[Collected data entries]
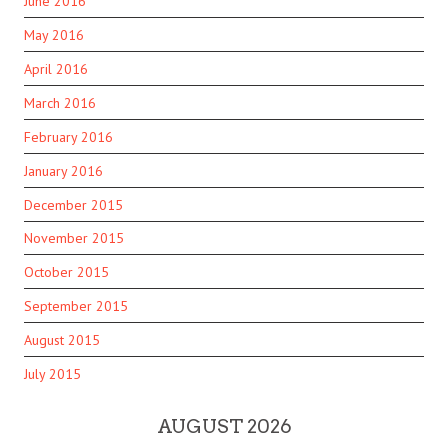
June 2016
May 2016
April 2016
March 2016
February 2016
January 2016
December 2015
November 2015
October 2015
September 2015
August 2015
July 2015
AUGUST 2026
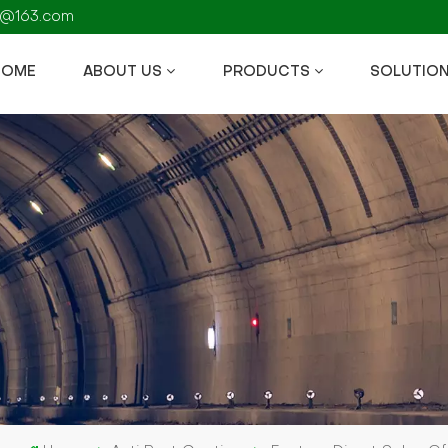
fs@163.com
HOME
ABOUT US
PRODUCTS
SOLUTIO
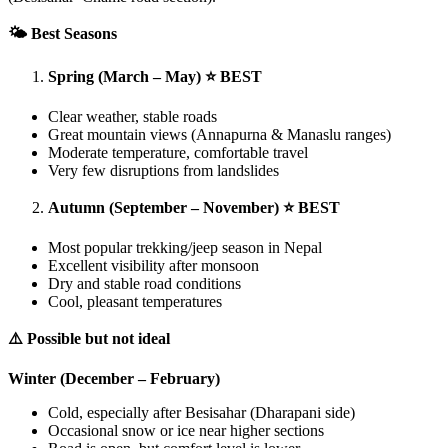
🌤️ Best Seasons
Spring (March – May) ⭐ BEST
Clear weather, stable roads
Great mountain views (Annapurna & Manaslu ranges)
Moderate temperature, comfortable travel
Very few disruptions from landslides
Autumn (September – November) ⭐ BEST
Most popular trekking/jeep season in Nepal
Excellent visibility after monsoon
Dry and stable road conditions
Cool, pleasant temperatures
⚠️ Possible but not ideal
Winter (December – February)
Cold, especially after Besisahar (Dharapani side)
Occasional snow or ice near higher sections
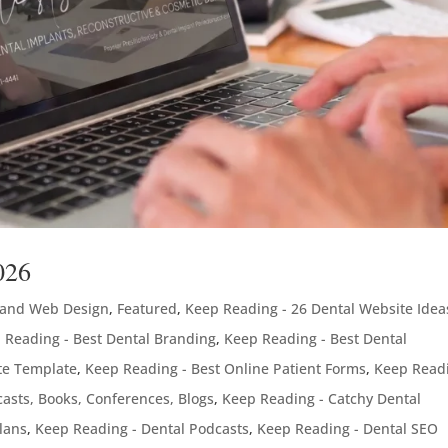
026
 and Web Design
,
Featured
,
Keep Reading - 26 Dental Website Idea
 Reading - Best Dental Branding
,
Keep Reading - Best Dental
te Template
,
Keep Reading - Best Online Patient Forms
,
Keep Readi
asts, Books, Conferences, Blogs
,
Keep Reading - Catchy Dental
lans
,
Keep Reading - Dental Podcasts
,
Keep Reading - Dental SEO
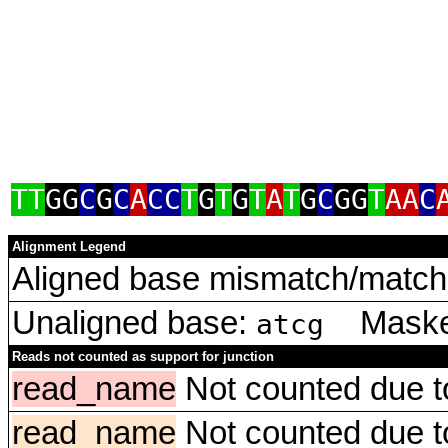
TT
GG
C
G
C
A
CC
T
G
T
G
T
A
T
G
C
GG
T
AA
C
Alignment Legend
Aligned base mismatch/match 
Unaligned base:
Masked
atcg
Reads not counted as support for junction
read_name
Not counted due to 
read_name
Not counted due to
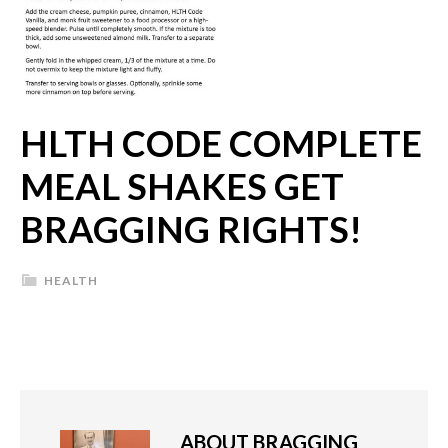
HLTH CODE COMPLETE
MEAL SHAKES GET
BRAGGING RIGHTS!
HEALTH
ABOUT
BRAGGING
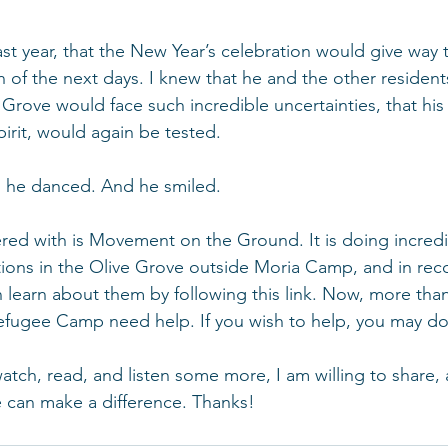
 last year, that the New Year’s celebration would give way 
n of the next days. I knew that he and the other resident
Grove would face such incredible uncertainties, that his r
spirit, would again be tested.
n, he danced. And he smiled.
red with is Movement on the Ground. It is doing incredi
ions in the Olive Grove outside Moria Camp, and in rec
an learn about them by following this link. Now, more than
efugee Camp need help. If you wish to help, you may do
 watch, read, and listen some more, I am willing to share,
 can make a difference. Thanks!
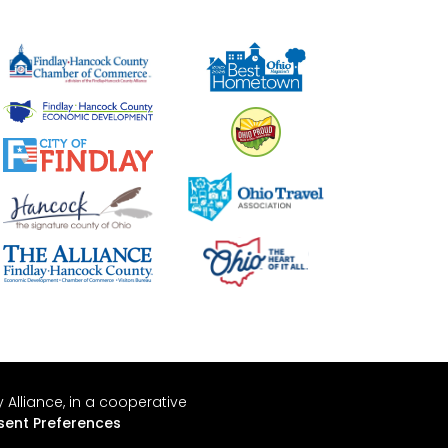
Alliance, in a cooperative
ent Preferences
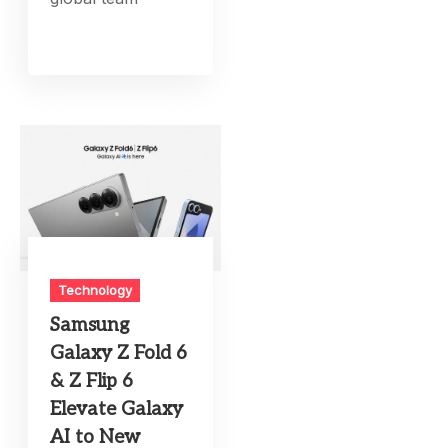
Technology
Samsung
Galaxy Z Fold 6
& Z Flip 6
Elevate Galaxy
AI to New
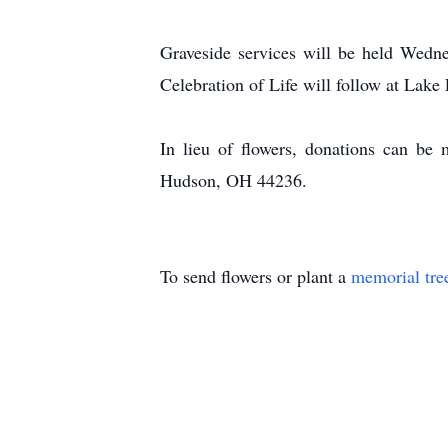
Graveside services will be held Wedn
Celebration of Life will follow at Lak
In lieu of flowers, donations can be
Hudson, OH 44236.
To send flowers or plant a
memorial tre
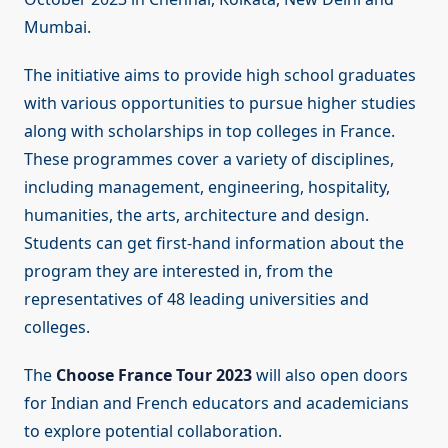
Mumbai.
The initiative aims to provide high school graduates
with various opportunities to pursue higher studies
along with scholarships in top colleges in France.
These programmes cover a variety of disciplines,
including management, engineering, hospitality,
humanities, the arts, architecture and design.
Students can get first-hand information about the
program they are interested in, from the
representatives of 48 leading universities and
colleges.
The
Choose France Tour 2023
will also open doors
for Indian and French educators and academicians
to explore potential collaboration.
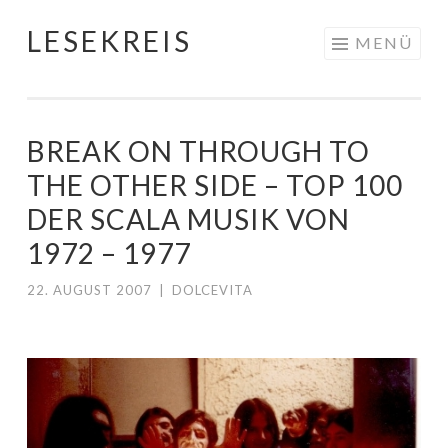
LESEKREIS
Springe
MENÜ
zum
Inhalt
BREAK ON THROUGH TO
THE OTHER SIDE – TOP 100
DER SCALA MUSIK VON
1972 – 1977
22. AUGUST 2007
|
DOLCEVITA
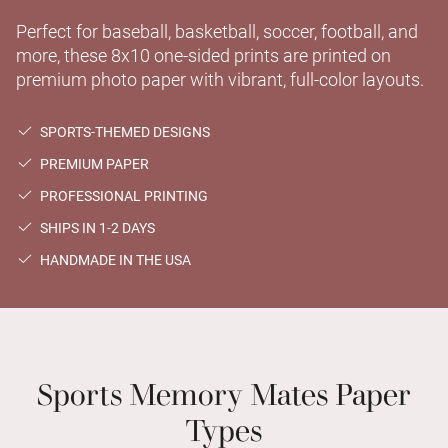
Perfect for baseball, basketball, soccer, football, and
more, these 8x10 one-sided prints are printed on
premium photo paper with vibrant, full-color layouts.
SPORTS-THEMED DESIGNS
PREMIUM PAPER
PROFESSIONAL PRINTING
SHIPS IN 1-2 DAYS
HANDMADE IN THE USA
Sports Memory Mates Paper
Types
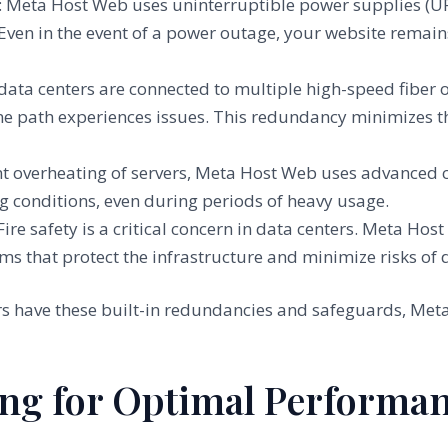
: Meta Host Web uses uninterruptible power supplies (U
ven in the event of a power outage, your website remain
 data centers are connected to multiple high-speed fiber 
 one path experiences issues. This redundancy minimizes t
nt overheating of servers, Meta Host Web uses advanced c
 conditions, even during periods of heavy usage.
 Fire safety is a critical concern in data centers. Meta H
ems that protect the infrastructure and minimize risks of
ers have these built-in redundancies and safeguards, Meta
.
ing for Optimal Performa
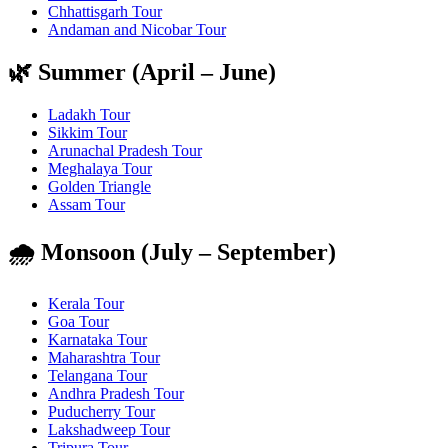
Chhattisgarh Tour
Andaman and Nicobar Tour
🌿 Summer (April – June)
Ladakh Tour
Sikkim Tour
Arunachal Pradesh Tour
Meghalaya Tour
Golden Triangle
Assam Tour
🌧️ Monsoon (July – September)
Kerala Tour
Goa Tour
Karnataka Tour
Maharashtra Tour
Telangana Tour
Andhra Pradesh Tour
Puducherry Tour
Lakshadweep Tour
Tripura Tour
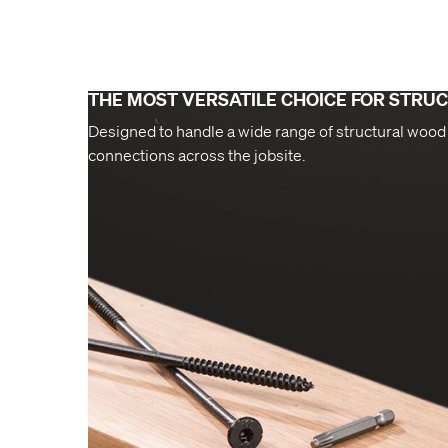
THE MOST VERSATILE CHOICE FOR STRU
Designed to handle a wide range of structural wood
connections across the jobsite.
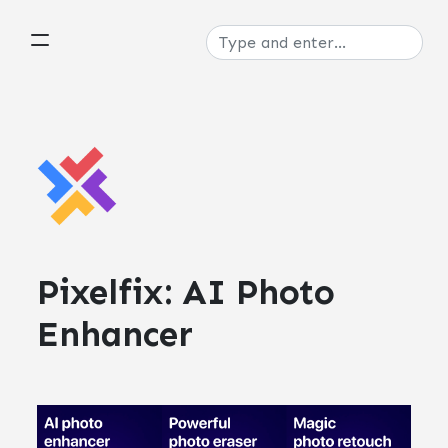
Pixelfix: AI Photo
Enhancer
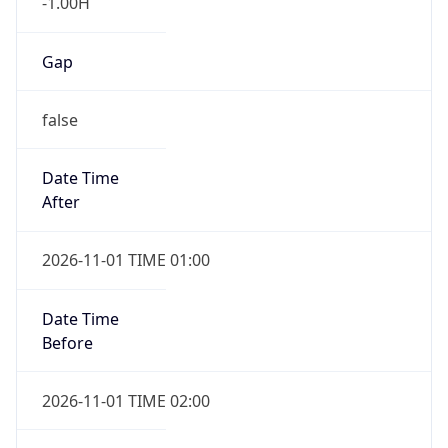
Gap
false
Date Time
After
2026-11-01 TIME 01:00
Date Time
Before
2026-11-01 TIME 02:00
Overlap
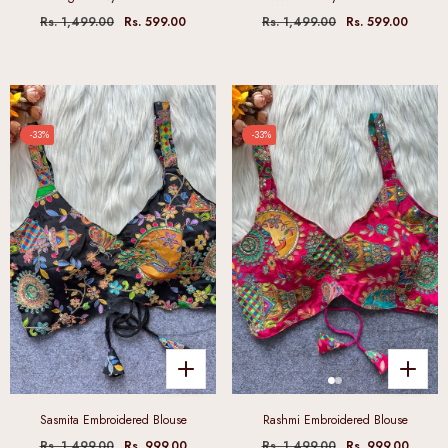
Rs. 1,499.00
Rs. 599.00
Rs. 1,499.00
Rs. 599.00
-33%
-33%
Sasmita Embroidered Blouse
Rashmi Embroidered Blouse
Rs. 1,499.00
Rs. 999.00
Rs. 1,499.00
Rs. 999.00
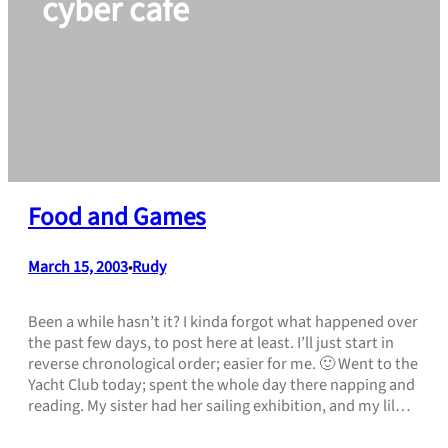
cyber cafe
Food and Games
March 15, 2003
Rudy
•
Been a while hasn’t it? I kinda forgot what happened over
the past few days, to post here at least. I’ll just start in
reverse chronological order; easier for me. 🙂 Went to the
Yacht Club today; spent the whole day there napping and
reading. My sister had her sailing exhibition, and my lil…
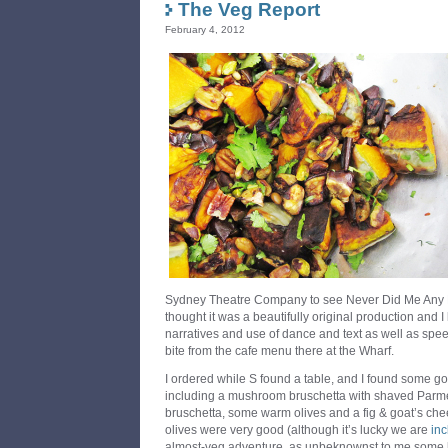
The Veg Report
February 4, 2012
Sydney Theatre Company to see Never Did Me Any H
thought it was a beautifully original production and I
narratives and use of dance and text as well as spe
bite from the cafe menu there at the Wharf.
I ordered while S found a table, and I found some g
including a mushroom bruschetta with shaved Parm
bruschetta, some warm olives and a fig & goat’s che
olives were very good (although it’s lucky we are
in
almost-veg adventure, as unbeknownst to me some bi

# To do
Lines holding "February": copy each one from the records above.

# Exercise answer
February 2016
Winter (December – February)
February 4, 2012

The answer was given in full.